IEA Sees Signs Oil Prices Might Have Bottomed Out

Crude-oil prices may have "bottomed out” as Iran’s return to the market has been less dramatic than the country promised, and OPEC production fell in February, the International Energy Agency said on Friday.

Output is also falling faster than expected in countries outside the Organization of the Petroleum Exporting Countries, said the IEA in its closely watched monthly report, helping prices rise to more than $40 a barrel in recent days, up more than 40% from $28 a barrel earlier this year.

"This should not, however, be taken as a definitive sign that the worst is necessarily over,” said the IEA, which monitors energy trends for industrialized countries. "Even so, there are signs that prices might have bottomed out.”

Oil prices rose after the report’s release. Brent crude, the global oil benchmark, rose 1.4% to $40.61 a barrel on London’s ICE Futures exchange. On the New York Mercantile Exchange, West Texas Intermediate futures were trading up 1.9% at $38.55 a barrel.

The IEA’s report comes as a number of oil-market investors have become more optimistic amid signs of life for a commodity that is down almost two-thirds from its high of $114 a barrel in 2014.

Some hedge-fund managers have recently started betting on rising oil prices, or picking up the stocks or credit of battered energy companies in the belief that prices have dropped too far. The recent rally follows a period when prices fluctuated wildly, swinging as much as 10% within one day, an indicator that inexperienced traders were piling in on the belief there were deals at the bottom of the market.

"It really indicates that traders are starting to anticipate the floor,” said Ann-Louise Hittle, vice president of macro oils research at global oil consultancy Wood Mackenzie.

The IEA said the forces that created a global glut of oil—2 million barrels are produced above demand on any given day—are showing signs of change.

American production, which surged for years on the back of hydraulic fracturing of shale formations, is forecast to decline by nearly 530,000 barrels a day this year, the IEA said. OPEC, the cartel that controls a third of the world’s oil, was beginning to show discipline after a period of increased production, with its output slipping 90,000 barrels a day in February.

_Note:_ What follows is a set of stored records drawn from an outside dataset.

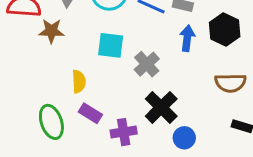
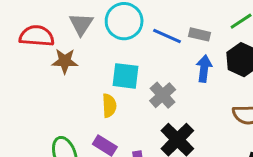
yellow semicircle: (79, 81) -> (109, 106), moved

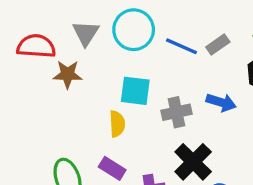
gray rectangle: (200, 34) -> (218, 45), turned -48
blue arrow: (204, 69) -> (221, 102), moved, turned 100
gray cross: (163, 95) -> (177, 112), turned 30

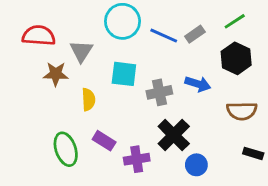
gray triangle: (86, 33) -> (81, 51), moved
brown star: (68, 74) -> (56, 74), moved
yellow semicircle: (117, 124) -> (88, 99), moved

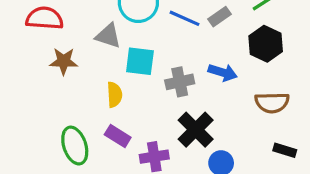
gray triangle: (81, 51) -> (108, 36), moved, turned -45
yellow semicircle: (88, 99) -> (115, 95), moved

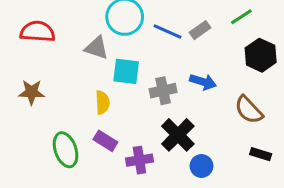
black hexagon: (266, 44) -> (261, 55), moved
brown star: (64, 61) -> (32, 92), moved
brown semicircle: (272, 103) -> (249, 110), turned 48

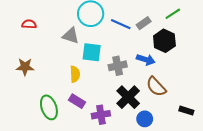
red semicircle: (37, 32) -> (29, 24), size x0.6
black hexagon: (261, 55) -> (164, 41), moved
brown semicircle: (249, 110) -> (156, 87), moved

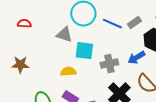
blue arrow: (146, 60) -> (136, 58), turned 132
yellow semicircle: (75, 74) -> (68, 72), turned -91

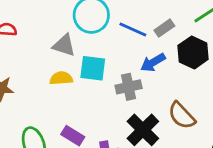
blue arrow: (136, 58) -> (153, 62), moved
yellow semicircle: (68, 72) -> (61, 78), moved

And overall production outside of OPEC also was trimmed by 90,000 barrels a day in February to 57.1 million barrels a day, and is expected to fall by 750,000 barrels a day this year, the IEA said.

The IEA report cheered analysts who have been predicting OPEC’s new course would force prices low enough to eliminate oil production, bring supply closer to demand and raise prices.

"Finally some recognition that market forces are working their magic,” Bernstein Research said in a note on Friday.

Many traders and investors still doubt that the worst is over as supply is still overshooting demand and oil inventories around the globe continue filling up. Analysts have continued to slash their forecasts, with thirteen investment banks polled by The Wall Street Journal in February predicting Brent would average $39 a barrel this year, down $11 from the survey in January.

Still, there are also signs the worst-case scenarios that drove oil prices so low this year may not materialize.

Iran promised to flood the market with 500,000 barrels a day of new exports within months after international sanctions on its nuclear program were lifted. But in February, its output was only 3.22 million barrels a day—an increase of about 220,000 barrels a day over January.

"Iran’s return to the market has been less dramatic than the Iranians said it would be…provisionally, it appears that Iran’s return will be gradual,” the IEA said.

Another factor that currently supports higher prices is a possible action by oil producers to control their production, the IEA said.

In February, the energy ministers of Saudi Arabia and Russia—the world’s two largest crude-oil exporters—agreed with Qatar and Venezuela to freeze their production at January levels if other producers follow suit amid mounting pressure to prop up slumping oil prices.

The IEA said, however, that it is rather unlikely that an agreement will affect the supply and demand balance substantially in the first half of 2016.

Iran has so far rejected freezing its output at January levels, put by OPEC secondary sources at 2.93 million barrels a day, and has repeatedly said it plans to up its output to the pre-sanctions levels.

Saudi Arabia and Russia appeared to stick to their pledges.

Saudi Arabia’s output inched higher to 10.23 million barrels a day in February from 10.21 million barrels a month earlier, while Russia’s crude and condensate production fell by 25,000 barrels a day close to 10.9 million barrels a day.